Saved data entries
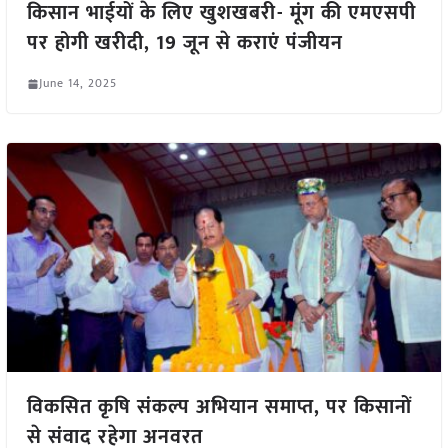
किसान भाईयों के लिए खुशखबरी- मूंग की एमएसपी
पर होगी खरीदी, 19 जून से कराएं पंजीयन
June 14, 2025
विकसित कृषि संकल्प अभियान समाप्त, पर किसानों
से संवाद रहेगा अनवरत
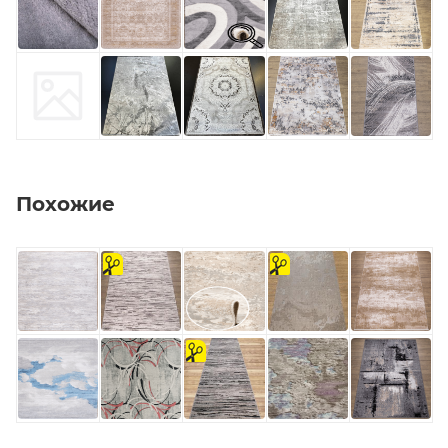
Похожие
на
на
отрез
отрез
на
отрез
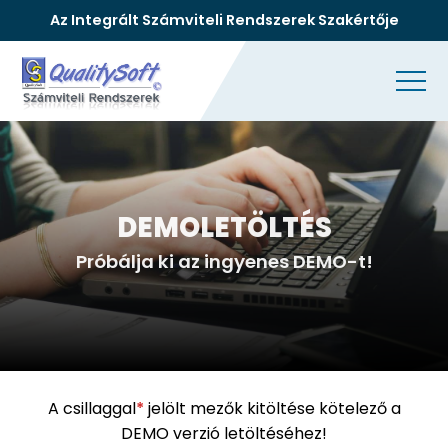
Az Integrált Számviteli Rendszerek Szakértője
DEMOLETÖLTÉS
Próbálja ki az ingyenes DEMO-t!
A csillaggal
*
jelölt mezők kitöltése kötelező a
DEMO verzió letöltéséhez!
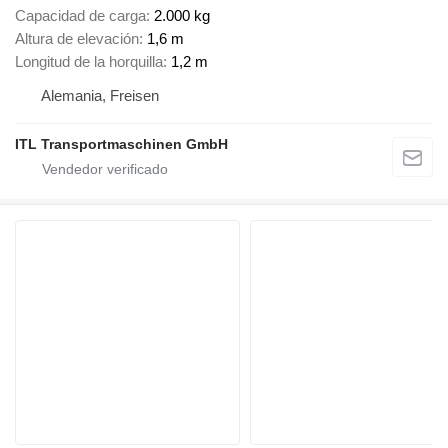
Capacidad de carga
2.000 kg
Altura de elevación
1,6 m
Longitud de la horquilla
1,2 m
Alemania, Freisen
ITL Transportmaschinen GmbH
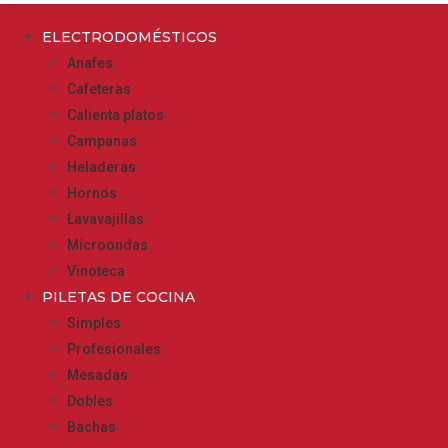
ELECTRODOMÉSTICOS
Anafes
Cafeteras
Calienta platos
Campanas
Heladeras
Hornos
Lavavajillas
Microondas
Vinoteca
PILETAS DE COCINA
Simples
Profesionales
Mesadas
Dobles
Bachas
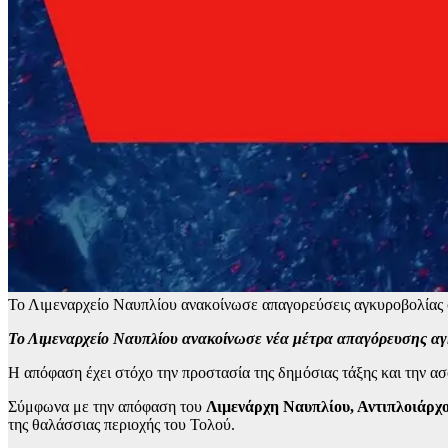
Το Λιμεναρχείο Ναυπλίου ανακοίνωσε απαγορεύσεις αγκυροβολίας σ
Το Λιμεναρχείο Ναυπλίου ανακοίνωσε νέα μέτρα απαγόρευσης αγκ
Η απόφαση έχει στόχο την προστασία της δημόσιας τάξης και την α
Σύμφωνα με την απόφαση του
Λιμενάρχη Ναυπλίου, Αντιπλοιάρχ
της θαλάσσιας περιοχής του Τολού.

Goal of the exercise - For each line of the entries that includes "ανακοίνωσε", show that line.

Expected answer -
Το Λιμεναρχείο Ναυπλίου ανακοίνωσε απαγορεύσεις αγκυροβολίας σ
Το Λιμεναρχείο Ναυπλίου ανακοίνωσε νέα μέτρα απαγόρευσης αγκ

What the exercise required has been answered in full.